Et c’est là qu’on n’a pas bien compris : le nid a calanché et on a dégringolé cul par- dessus tête en se cognant aux branches et badaboum, ouille, ouille, ouille, on s’est retrouvés par terre avec le nid.
« Aïe, aïe, aïe ! j’ai trop mal ! Ma tête, ma patte ! Môman !!!» Mais maman n’est pas là et papa non plus. On reste là sans bouger, mon frérot fait moins le malin et moi je souffre. On a peur.
Pourtant on ne devrait pas, on est des autours, pas des volatiles de basse-cour, ni ces patapoufs de vautours ! On est des prédateurs, des chasseurs, des traqueurs sans peur ! «Môman !!!?…»
Le temps passe. On a faim, on tremble et j’ai tellement mal.
 
Et puis quelque chose se produit : des jambes, des pieds, des mains, des mains qui nous attrapent et nous embarquent.

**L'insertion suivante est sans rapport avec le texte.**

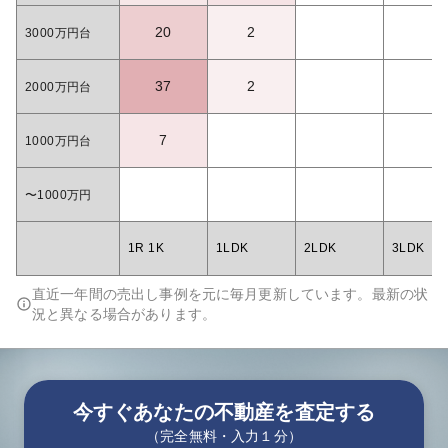
20
2
3000万円台
37
2
2000万円台
7
1000万円台
〜1000万円
1R 1K
1LDK
2LDK
3LDK
直近一年間の売出し事例を元に毎月更新しています。最新の状
況と異なる場合があります。
今すぐあなたの不動産を査定する
（完全無料・入力１分）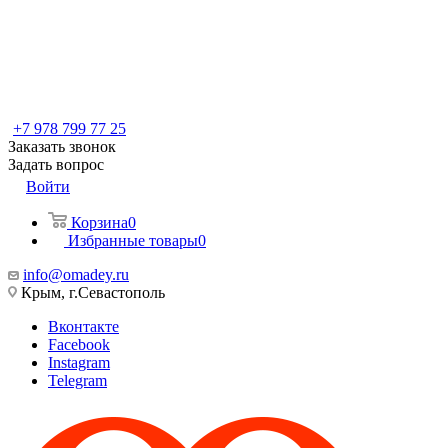
+7 978 799 77 25
Заказать звонок
Задать вопрос
Войти
Корзина
0
Избранные товары
0
info@omadey.ru
Крым, г.Севастополь
Вконтакте
Facebook
Instagram
Telegram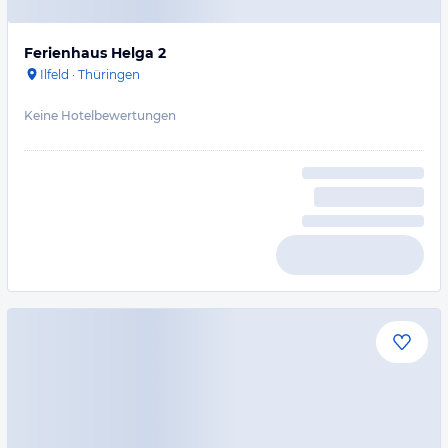
Ferienhaus Helga 2
Ilfeld
·
Thüringen
Keine Hotelbewertungen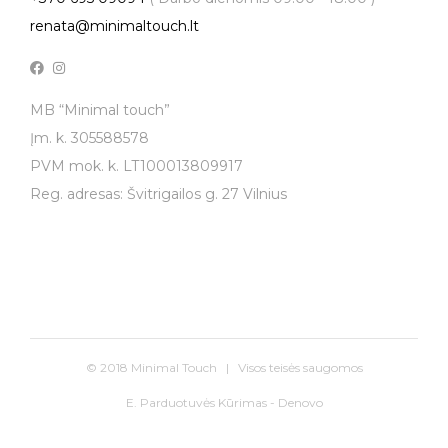
renata@minimaltouch.lt
MB “Minimal touch”
Įm. k. 305588578
PVM mok. k. LT100013809917
Reg. adresas: Švitrigailos g. 27 Vilnius
© 2018 Minimal Touch | Visos teisės saugomos
E. Parduotuvės Kūrimas - Denovo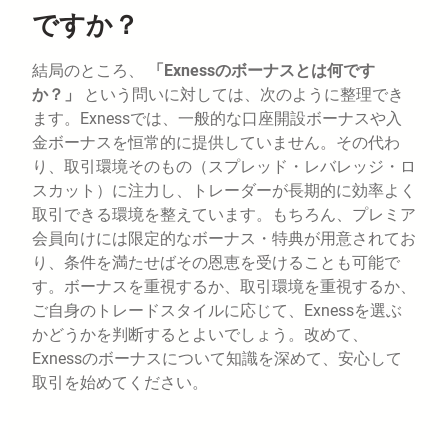
ですか？
結局のところ、
「Exnessのボーナスとは何です
か？」
という問いに対しては、次のように整理でき
ます。Exnessでは、一般的な口座開設ボーナスや入
金ボーナスを恒常的に提供していません。その代わ
り、取引環境そのもの（スプレッド・レバレッジ・ロ
スカット）に注力し、トレーダーが長期的に効率よく
取引できる環境を整えています。もちろん、プレミア
会員向けには限定的なボーナス・特典が用意されてお
り、条件を満たせばその恩恵を受けることも可能で
す。ボーナスを重視するか、取引環境を重視するか、
ご自身のトレードスタイルに応じて、Exnessを選ぶ
かどうかを判断するとよいでしょう。改めて、
Exnessのボーナスについて知識を深めて、安心して
取引を始めてください。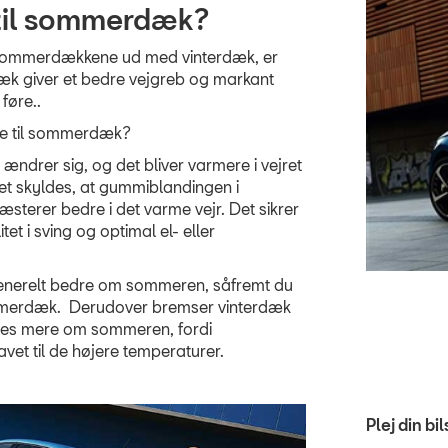
e til sommerdæk?
r sommerdækkene ud med vinterdæk, er
dæk giver et bedre vejgreb og markant
 føre..
fte til sommerdæk?
ndrer sig, og det bliver varmere i vejret
 skyldes, at gummiblandingen i
sterer bedre i det varme vejr. Det sikrer
tet i sving og optimal el- eller
 generelt bedre om sommeren, såfremt du
sommerdæk. Derudover bremser vinterdæk
lides mere om sommeren, fordi
vet til de højere temperaturer.
Plej din bi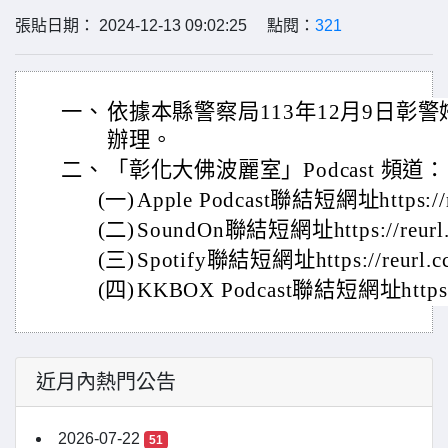
張貼日期： 2024-12-13 09:02:25 點閱：
321
一、
依據本縣警察局113年12月9日彰警婦字
辦理。
二、
「彰化大佛波麗室」Podcast 頻道：
(一)
Apple Podcast聯結短網址https://
(二)
SoundOn聯結短網址https://reurl
(三)
Spotify聯結短網址https://reurl.
(四)
KKBOX Podcast聯結短網址https:/
近月內熱門公告
2026-07-22
51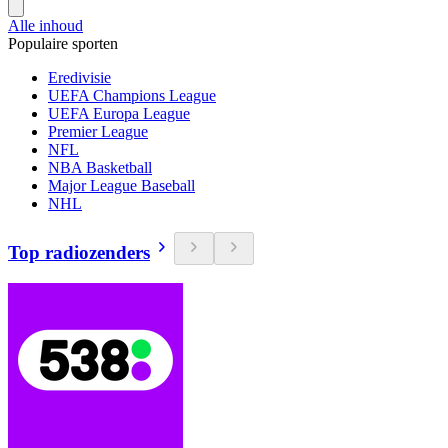
Alle inhoud
Populaire sporten
Eredivisie
UEFA Champions League
UEFA Europa League
Premier League
NFL
NBA Basketball
Major League Baseball
NHL
Top radiozenders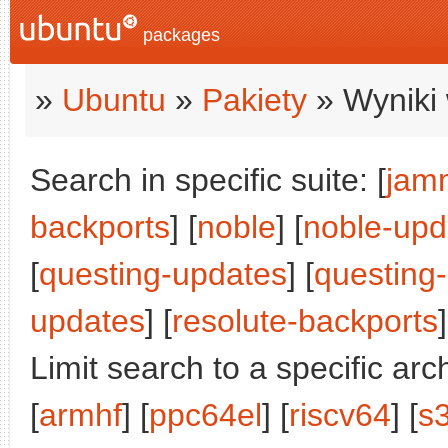
packages
»
Ubuntu
»
Pakiety
» Wyniki 
Search in specific suite: [
jam
backports
] [
noble
] [
noble-upd
[
questing-updates
] [
questing
updates
] [
resolute-backports
]
Limit search to a specific arch
[
armhf
] [
ppc64el
] [
riscv64
] [
s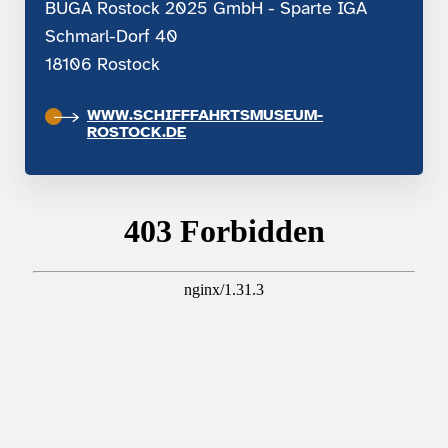
BUGA Rostock 2025 GmbH - Sparte IGA
Schmarl-Dorf 40
18106 Rostock
WWW.SCHIFFFAHRTSMUSEUM-
ROSTOCK.DE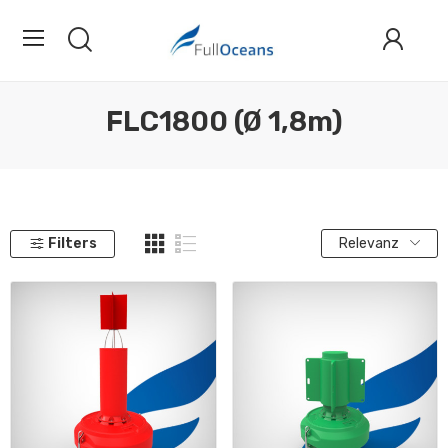
FLC1800 (Ø 1,8m)
Filters
Relevanz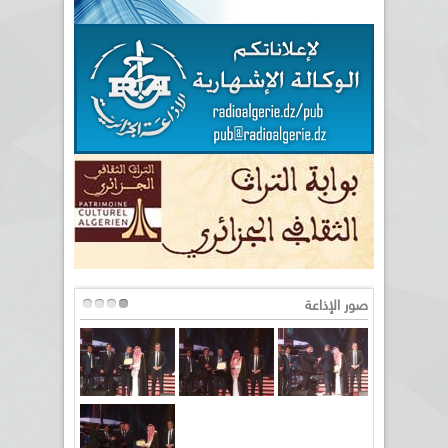
صور الإذاعة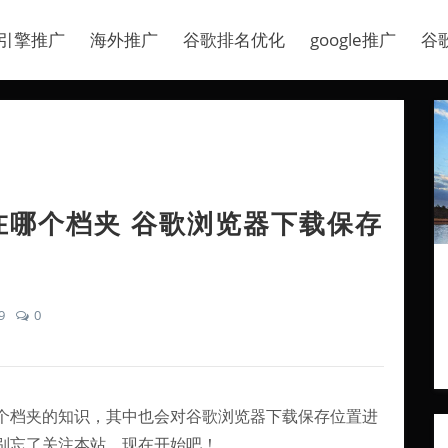
引擎推广
海外推广
谷歌排名优化
google推广
谷
在哪个档夹 谷歌浏览器下载保存
9
0
个档夹的知识，其中也会对谷歌浏览器下载保存位置进
别忘了关注本站，现在开始吧！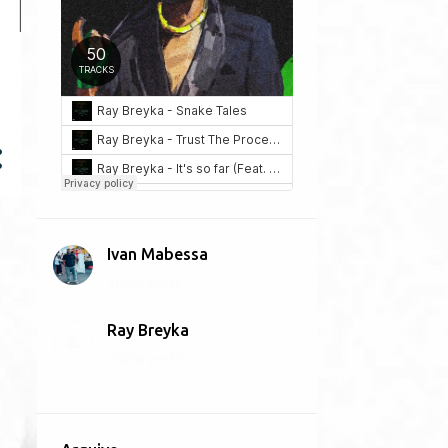
Ivan Mabessa
Visitar perfil
Ray Breyka
Visitar perfil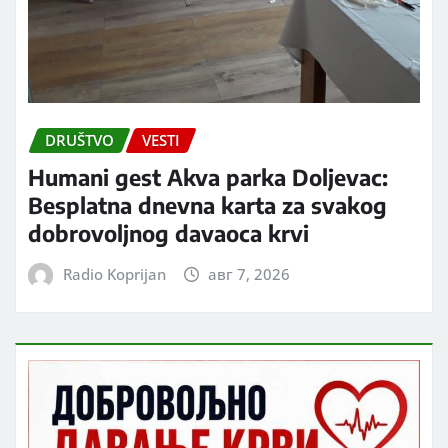
DRUŠTVO
VESTI
Humani gest Akva parka Doljevac:
Besplatna dnevna karta za svakog
dobrovoljnog davaoca krvi
Radio Koprijan
авг 7, 2026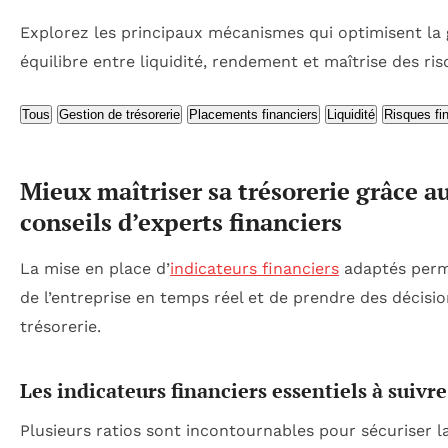
Explorez les principaux mécanismes qui optimisent la 
équilibre entre liquidité, rendement et maîtrise des ris
Tous
Gestion de trésorerie
Placements financiers
Liquidité
Risques fi
Mieux maîtriser sa trésorerie grâce au
conseils d’experts financiers
La mise en place d’
indicateurs financiers
adaptés perme
de l’entreprise en temps réel et de prendre des décisio
trésorerie.
Les indicateurs financiers essentiels à suivre
Plusieurs ratios sont incontournables pour sécuriser la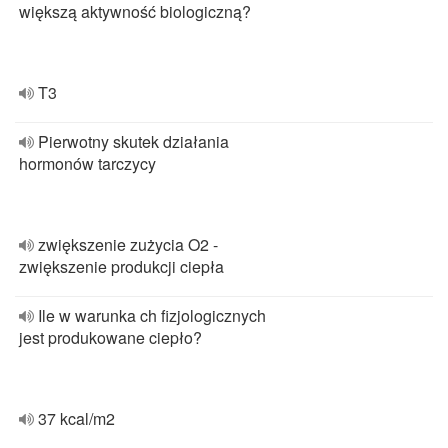
większą aktywność biologiczną?
T3
Pierwotny skutek działania
hormonów tarczycy
zwiększenie zużycia O2 -
zwiększenie produkcji ciepła
Ile w warunka ch fizjologicznych
jest produkowane ciepło?
37 kcal/m2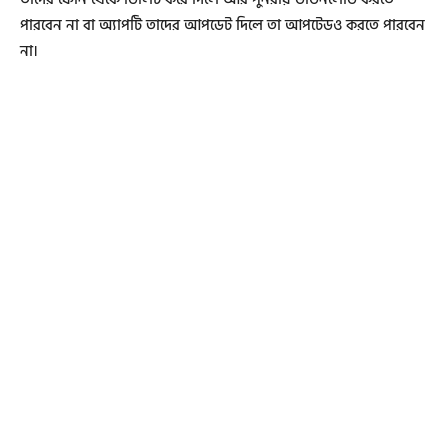
পারবেন না বা অ্যাপটি তাদের আপডেট দিলে তা আপটেডও করতে পারবেন
না।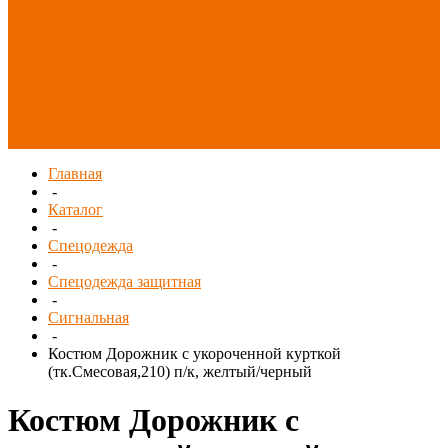
Распродажа
СИЗ/Защита рук
(распродажа)
Спецобувь
(распродажа)
Спецодежда и
текстиль
(распродажа)
Главная
-
Каталог
-
Спецодежда
-
Спецодежда защитная
-
Сигнальная
-
Костюм Дорожник с укороченной курткой
(тк.Смесовая,210) п/к, желтый/черный
Костюм Дорожник с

C’est comme ça qu’on s’est retrouvés au centre de soins de Languidic.
On a soigné ma pauvre tête chauve et ensanglantée, ma patte fracturée et on nous a donné à manger.
Au début les soigneurs n’ont pas osé nous mettre ensemble mon frère et moi de crainte que le crêpage de chignons reprenne et puis, comme on était calmes, ils ont fini par nous rassembler. Mais on avait compris hein ! On n’avait plus envie de faire les marioles.
 
Les semaines ont passé. Ma tête a cicatrisé, ma fracture s’est consolidée. Nous avons grandi, nos plumes ont poussé et nous nous sommes retrouvés en volière.
Mais la volière ça va un moment. On est des autours ! On veut de l’espace, on veut le ciel, on veut en découdre !
 
8 août 2021
On nous attaque !
Avec un haveneau on essaie de nous attraper mais on ne se laisse pas faire hein ! On riposte, on feinte, on esquive, on n’est pas balourds, on est des autours !…
Mais rebelote, on se retrouve à nouveau dans des cartons. On nous emmène en voiture, c’est long, au moins une heure.
Et puis ça s’arrête. On sent qu’on nous déplace et qu’on nous pose par terre. Les cartons s’ouvrent. ??? … !!! Le ciel ! Les arbres ! Plus de limite en face de nous ?
 
Ouaahh ! … Allez mon frère on s’élance, on s’envole ! On tourne, on vire, le monde est à nous !
Mais ! … Non mais, on nous attaque encore ?! Les corneilles ! Non mais oh !
Mais on les connaît ces corneilles, tu te rappelles frérot ? C’étaient elles qui venaient nous embêter quand on était petits dans le nid, je les reconnais !
Allez, à l’assaut ! Sus à l’ennemi, planquez-vous les volatiles, c’est nous les seigneurs ici, on est les autours !!!…
 
Ce beau sauvetage a été rendu possible grâce au dévouement des bénévoles du centre de soins.